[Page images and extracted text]
----
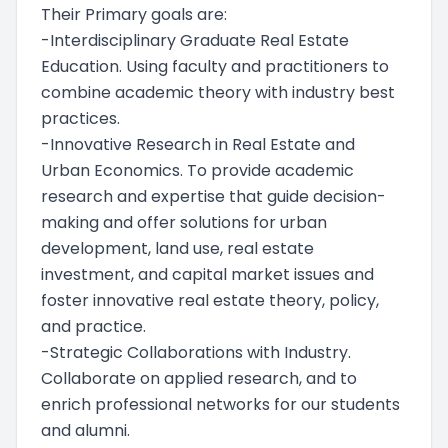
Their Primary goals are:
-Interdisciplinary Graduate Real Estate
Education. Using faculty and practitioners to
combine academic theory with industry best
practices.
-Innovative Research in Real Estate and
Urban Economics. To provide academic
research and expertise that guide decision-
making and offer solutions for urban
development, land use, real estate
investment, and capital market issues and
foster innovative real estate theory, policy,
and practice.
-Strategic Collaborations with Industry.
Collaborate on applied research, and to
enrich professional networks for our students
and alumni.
----
■ **Problem description**
Leave out the images and copy all remaining data word for word.

■ **Output below**
Their Primary goals are:
-Interdisciplinary Graduate Real Estate
Education. Using faculty and practitioners to
combine academic theory with industry best
practices.
-Innovative Research in Real Estate and
Urban Economics. To provide academic
research and expertise that guide decision-
making and offer solutions for urban
development, land use, real estate
investment, and capital market issues and
foster innovative real estate theory, policy,
and practice.
-Strategic Collaborations with Industry.
Collaborate on applied research, and to
enrich professional networks for our students
and alumni.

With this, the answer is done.